The piece explains, "If regulatory costs are large and risk-shifting is limited, we show that allowing only tokenized deposits to be used in crypto trade raises welfare by expanding bank credit. If regulation is lighter and the risk-shifting incentive is strong, in contrast, allowing only stablecoins is desirable despite crowding out credit. In between these cases, allowing stablecoins and tokenized deposits to compete is optimal. The tradeoffs between these policies are reminiscent of both historical and recent debates over the desirability of narrow banking."
The Introduction says, "As blockchain-based economic activity has developed in recent years, demand has grown for a blockchain-native or 'tokenized' form of money denominated in a traditional unit of account, especially the U.S. dollar. A number of so-called stablecoins have emerged to play this role, and the market capitalization of these stablecoins exceeded $300 billion in November 2025. The rise of this new form of money has sparked a debate about how it should be created. What type of entities should issue tokenized money, and what assets should back their liabilities? We examine these questions using a dynamic general equilibrium model of money and exchange that highlights similarities between this current policy issue and historical debates in money and banking."

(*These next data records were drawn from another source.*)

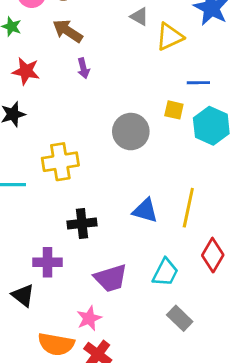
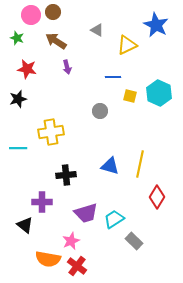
gray triangle: (139, 17) -> (97, 30), moved
blue line: (198, 83) -> (113, 77), moved
cyan hexagon: (211, 126) -> (159, 93), moved
gray circle: (131, 132) -> (100, 111), size x0.6
cyan trapezoid: (165, 272) -> (114, 219), moved, turned -150

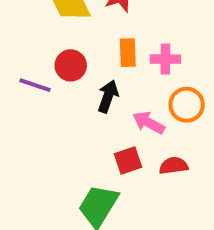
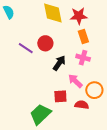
orange rectangle: (128, 53) -> (83, 37), moved, turned -32
pink cross: (165, 59) -> (83, 58), moved
orange circle: (187, 105) -> (94, 90), moved

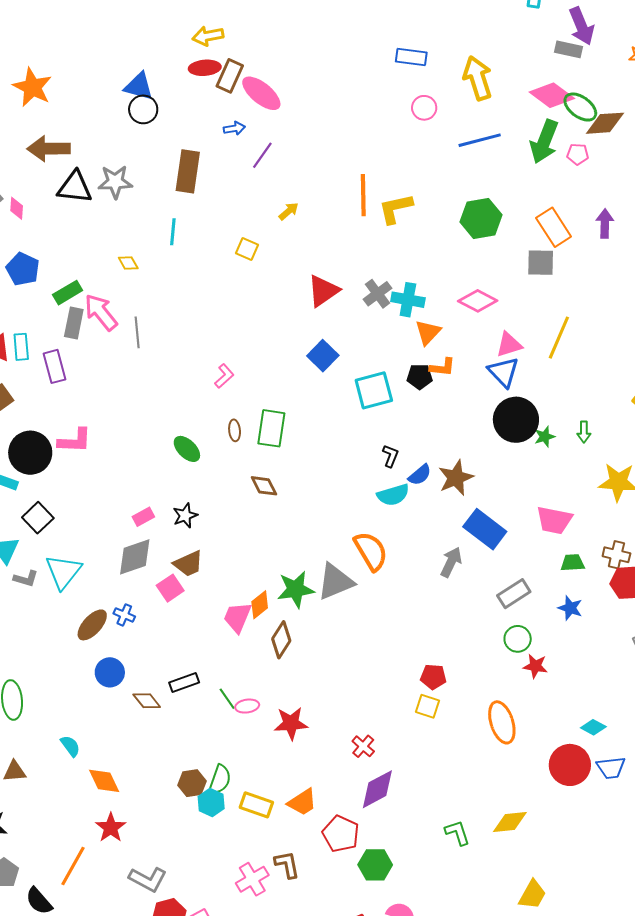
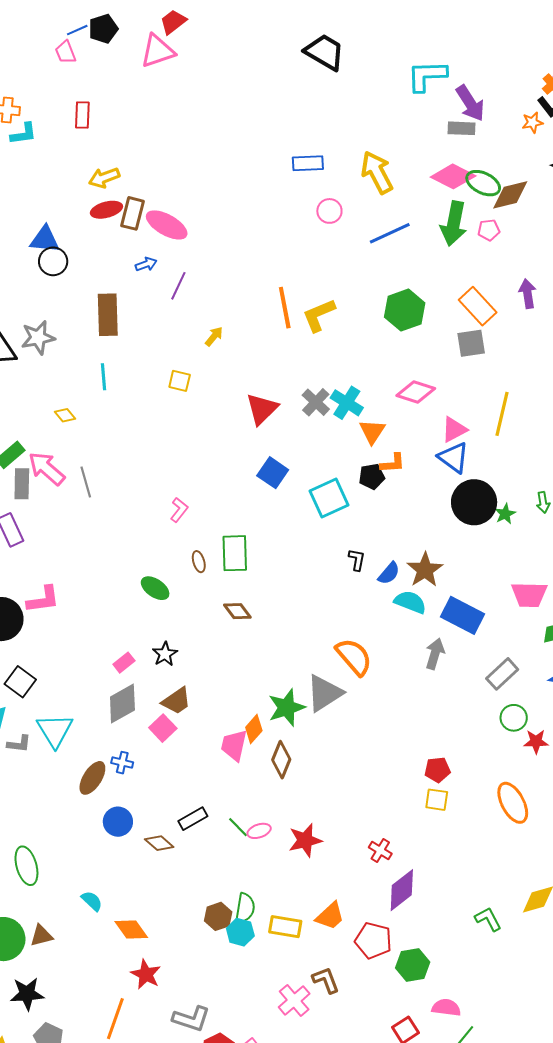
cyan cross: (408, 300) -> (347, 403), turned 32
cyan semicircle: (393, 495) -> (410, 602), moved, turned -132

They state, "Others argue that the demand for tokenized money should instead be met by commercial banks. Banks could issue a tokenized form of deposits to fund a portfolio of loans and securities in much the same way as they do with traditional bank deposits. Proponents of this view emphasize that banks promote the flow of credit in a way that stablecoins do not. Garratt et al. (2022), for example, argue that tokenized deposits are a better solution because they 'support bank lending to the real economy and the transmission of monetary policy.'"

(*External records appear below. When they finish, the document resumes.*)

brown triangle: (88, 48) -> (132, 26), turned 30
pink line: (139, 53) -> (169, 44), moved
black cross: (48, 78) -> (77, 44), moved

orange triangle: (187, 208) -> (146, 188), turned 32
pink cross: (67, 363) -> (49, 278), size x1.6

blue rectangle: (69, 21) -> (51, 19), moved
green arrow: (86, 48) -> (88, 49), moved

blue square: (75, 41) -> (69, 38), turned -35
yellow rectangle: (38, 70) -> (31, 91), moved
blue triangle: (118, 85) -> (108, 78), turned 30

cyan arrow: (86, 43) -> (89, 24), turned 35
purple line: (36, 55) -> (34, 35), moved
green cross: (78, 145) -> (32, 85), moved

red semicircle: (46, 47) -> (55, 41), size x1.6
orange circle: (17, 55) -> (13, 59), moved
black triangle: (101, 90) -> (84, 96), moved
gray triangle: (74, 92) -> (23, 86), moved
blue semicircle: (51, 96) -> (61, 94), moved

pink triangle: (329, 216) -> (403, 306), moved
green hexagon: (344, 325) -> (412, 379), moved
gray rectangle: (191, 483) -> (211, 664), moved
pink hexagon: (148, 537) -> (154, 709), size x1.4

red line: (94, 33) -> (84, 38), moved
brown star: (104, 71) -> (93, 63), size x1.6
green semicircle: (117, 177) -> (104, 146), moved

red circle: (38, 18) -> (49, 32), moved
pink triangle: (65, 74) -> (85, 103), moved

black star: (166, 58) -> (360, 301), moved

The paper tells us, "While the demand for blockchain-native money is new, the debate about how money should be created and what assets should back the supply of money has a long history. The comparison between stablecoins and tokenized bank deposits is, in many ways, a modern version of the narrow-banking debate. The argument that tokenized money should be required to take the form of stablecoins that are backed 100% by cash-like reserves resembles the Chicago Plan for banking reform of the 1930s, which advocated separating money from the process of credit creation.... Current arguments in favor of allowing banks to issue tokenized deposits echo this view."
It adds, "In the U.S., a state-chartered bank called TNB ('The Narrow Bank') aimed to use a similar business model, but its request for a master account at the Federal Reserve was denied. Among the concerns expressed by policymakers was the possibility that competition from narrow banks would undermine traditional banks' ability to provide credit to the real economy. These episodes demonstrate that the effect of 'narrow' types of money on credit provision is an important policy concern."

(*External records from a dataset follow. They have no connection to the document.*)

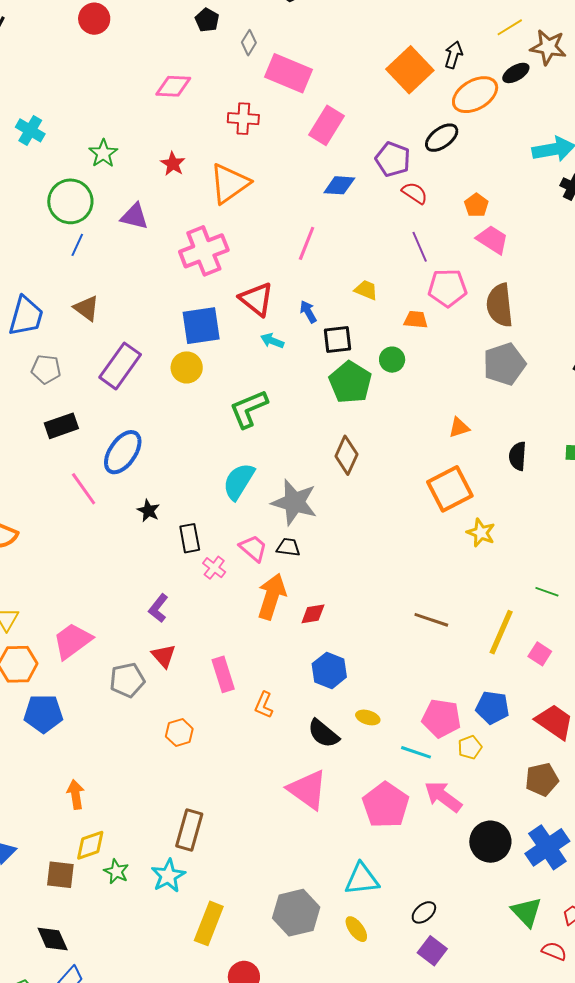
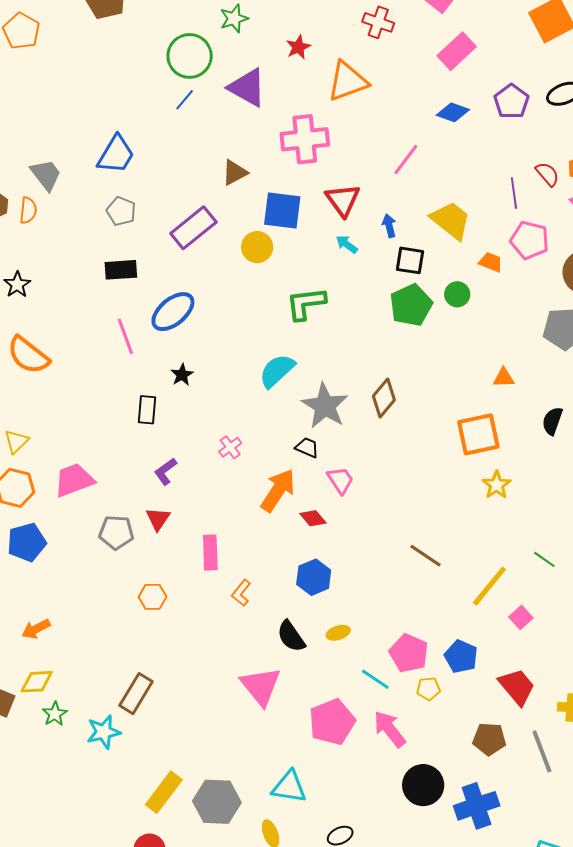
red semicircle: (415, 193) -> (547, 174), moved
purple triangle: (134, 216) -> (247, 88), size x1.4
yellow trapezoid: (366, 290) -> (451, 220), size x1.8
brown triangle: (86, 308) -> (235, 173), moved, turned 40
brown diamond: (346, 455) -> (384, 398), moved
black rectangle: (190, 538) -> (147, 410), moved
pink trapezoid: (253, 548) -> (340, 480), moved
red diamond: (313, 614) -> (313, 518), turned 44
blue pentagon: (43, 714) -> (27, 542), turned -30
yellow ellipse: (368, 717) -> (338, 633), turned -50
orange arrow: (76, 795) -> (36, 629), turned -124
yellow rectangle: (209, 923) -> (164, 792), moved

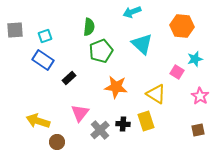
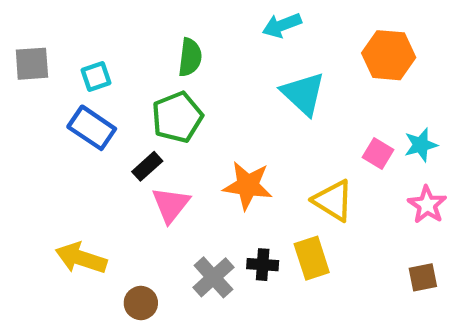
green pentagon: (101, 51) -> (177, 117), moved
cyan star: (195, 59) -> (421, 145), moved
pink triangle: (80, 113) -> (171, 205), moved
brown circle: (57, 142) -> (141, 303), moved

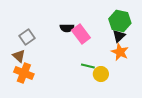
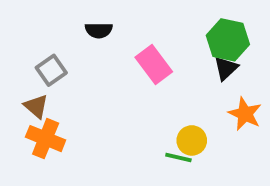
black semicircle: (67, 28) -> (99, 30), moved
orange star: (120, 52) -> (245, 114), moved
green line: (88, 66) -> (178, 158), moved

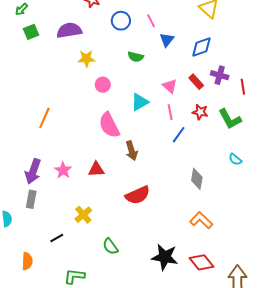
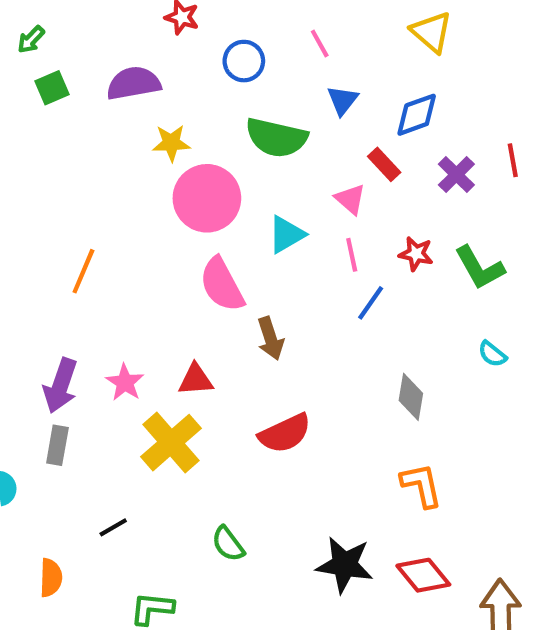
pink line: (151, 21) -> (320, 43), moved
green semicircle: (136, 57) -> (276, 138), size x1.8
purple cross: (220, 75) -> (456, 175), turned 30
red rectangle: (196, 82) -> (384, 164), moved
pink circle: (103, 85) -> (207, 198), size x2.0
red line: (243, 87) -> (513, 160), moved
yellow cross: (83, 215) -> (171, 443), moved, size x1.6
orange L-shape: (201, 220) -> (421, 485), turned 35

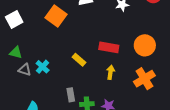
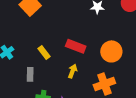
gray rectangle: (71, 95) -> (30, 74), moved

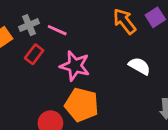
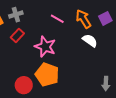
pink line: (57, 30) -> (57, 19), moved
white semicircle: (139, 66) -> (90, 41), moved

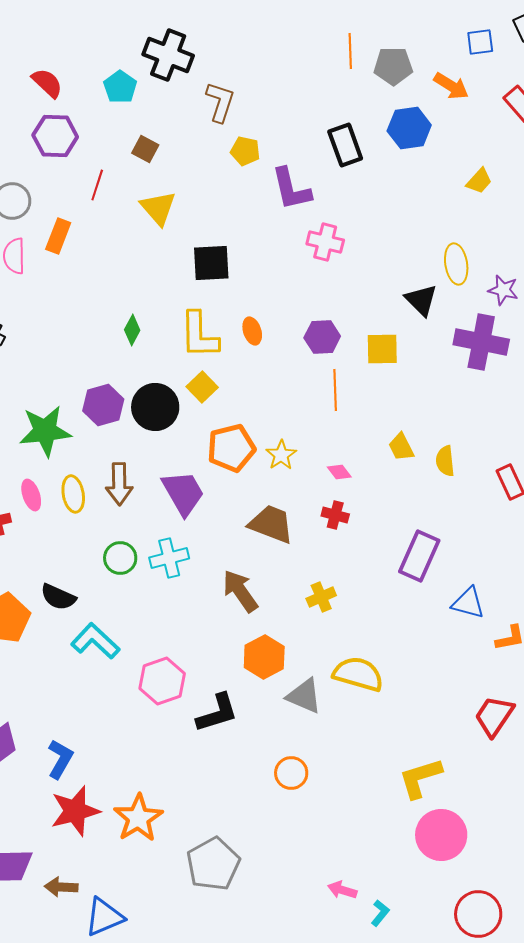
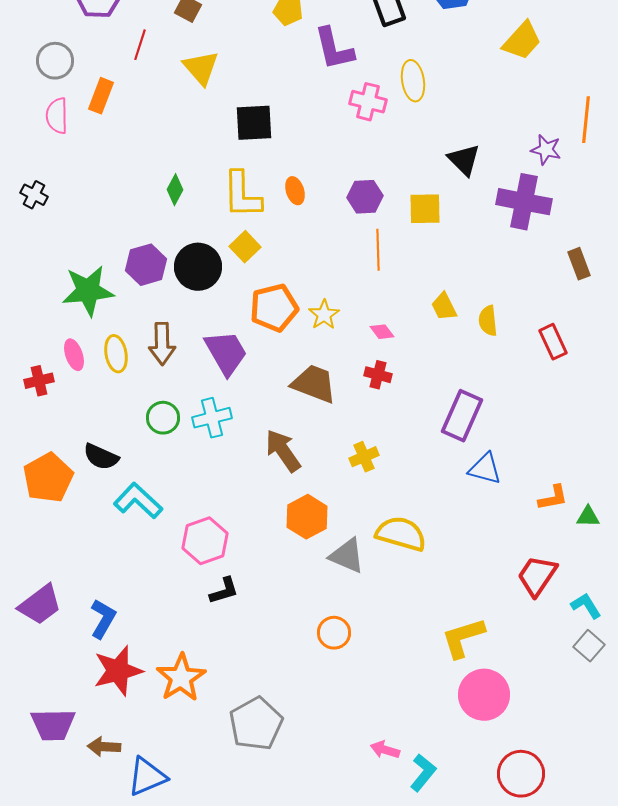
yellow trapezoid: (479, 181) -> (522, 41), size x1.5
yellow ellipse: (456, 264) -> (413, 81), moved
blue triangle: (468, 603) -> (485, 469), moved
black L-shape: (217, 713) -> (224, 591), moved, size x0.7
cyan L-shape: (380, 913) -> (423, 773), size x1.4

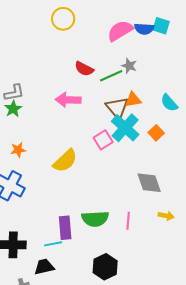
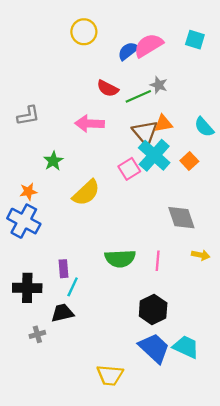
blue semicircle: (144, 29) -> (128, 51), moved, turned 138
green star: (13, 109) -> (53, 161), moved
orange star: (18, 150) -> (28, 192), moved
purple rectangle: (65, 228) -> (63, 269), moved, size x0.7
cyan line: (53, 244) -> (73, 287), turned -54
black hexagon: (105, 267) -> (153, 309), moved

Finally, they summarize, "In this paper, we study how the type of money used in blockchain-based transactions -- stablecoins vs. tokenized deposits -- affects trade, investment, and welfare using a New Monetarist model in the tradition of Lagos and Wright (2005). Our model builds most directly on the setup in Keister and Sanches (2023), where bank deposits backed by private investment serve as a medium of exchange. We modify the environment by making this investment risky and allowing banks to also hold risk-free storage. We also introduce stablecoin issuers who can create a competing medium of exchange backed fully by goods in storage. Households engage in two types of decentralized trade: traditional and blockchain-based (or crypto). In traditional trade, a buyer must pay using a deposit issued by a bank. Our focus is on what type of money is used in crypto trade."